There are two types of DBMS JDBC driver recognized by Data Studio:
The two JDBC configuration files, datadirectJdbc.json and customJdbc.json, can be copied into same directory as server.properties (i.e. the installation root directory) and modified in order to customize the driver's connection parameters. These configuration files provide the Data Studio UI with information about the JDBC drivers and the format (and properties) required to build a valid connection string for each DBMS. Drivers that have not been configured in either of these files will require the user to enter a custom connection string when they create an external system that uses the driver.
Changes made to customJdbc.json are retained when the Data Studio is upgraded.
Data Studio includes drivers that allow you connect to a wide range of external systems.
A wide range of JDBC drivers are included in the Data Studio deployment.

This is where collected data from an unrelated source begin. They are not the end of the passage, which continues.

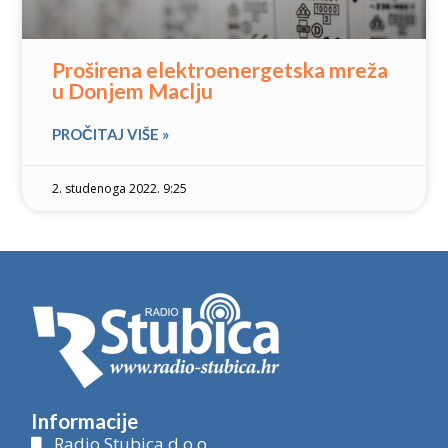
Proširena elektroenergetska mreža
u Donjem Maclju
PROČITAJ VIŠE »
2. studenoga 2022. 9:25
Informacije
Radio Stubica d.o.o.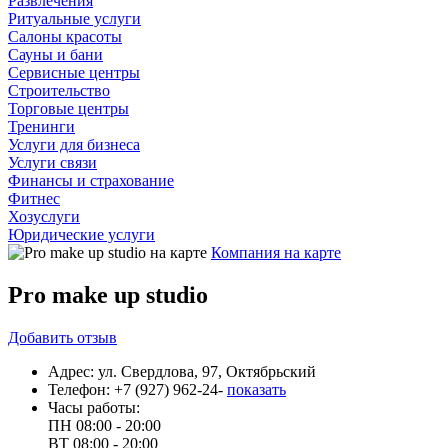
Развлечения
Ритуальные услуги
Салоны красоты
Сауны и бани
Сервисные центры
Строительство
Торговые центры
Тренинги
Услуги для бизнеса
Услуги связи
Финансы и страхование
Фитнес
Хозуслуги
Юридические услуги
Компания на карте
Pro make up studio
Добавить
отзыв
Адрес:
ул. Свердлова, 97, Октябрьский
Телефон:
+7 (927) 962-24-
показать
Часы работы:
ПН
08:00 - 20:00
ВТ
08:00 - 20:00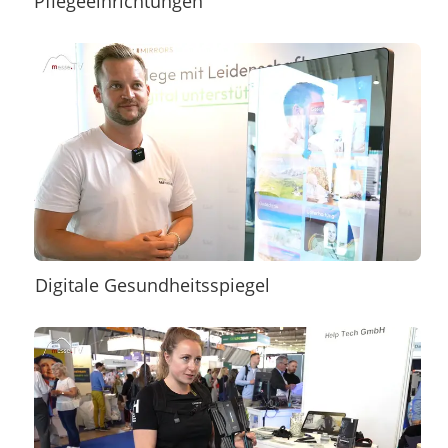
Pflegeeinrichtungen
Digitale Gesundheitsspiegel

You can also download and deploy your own JDBC (Java Database Connectivity) driver, which must be a type 4 driver and be supported by Java 8. Once a custom driver is deployed, you will be able to create and manage External system connections just as you do with the native drivers. To deploy a custom driver:
The following Progress DataDirect drivers are bundled with Data Studio and can be used by any customer with the appropriate licensing add-on:
DBMS name | Driver file name |
---|---|
Amazon Redshift | DSredshift.jar |
Apache Hive
|
DShive.jar |
Autonomous Rest Connector (REST API data sources) | DSautorest.jar |
Cassandra | DScassandra.jar |
DB2 | DSdb2.jar |
Google BigQuery | DSgooglebigquery.jar |
Greenplum
|
DSgreenplum.jar |
Informix | DSinformix.jar |
MongoDB | DSmongodb.jar |
Microsoft Dynamics 365 | DSdynamics365.jar |
MySql | DSmysql.jar |
Oracle | DSoracle.jar |
Oracle Eloqua | DSeloqua.jar |
Oracle Sales Cloud | DSoraclesalescloud.jar |
Oracle Service Cloud | DSrightnow.jar |
PostgreSQL | DSpostgresql.jar |
Progress OpenEdge | DSopenedgewp.jar |
Salesforce
|
DSsforce.jar |
Snowflake | DSsnowflake.jar |
Spark SQL | DSsparksql.jar |
SQL Server
|
DSsqlserver.jar |
Sybase | DSsybase.jar |
Full documentation for these drivers can be found on the Progress DataDirect Connectors site, under the relevant source.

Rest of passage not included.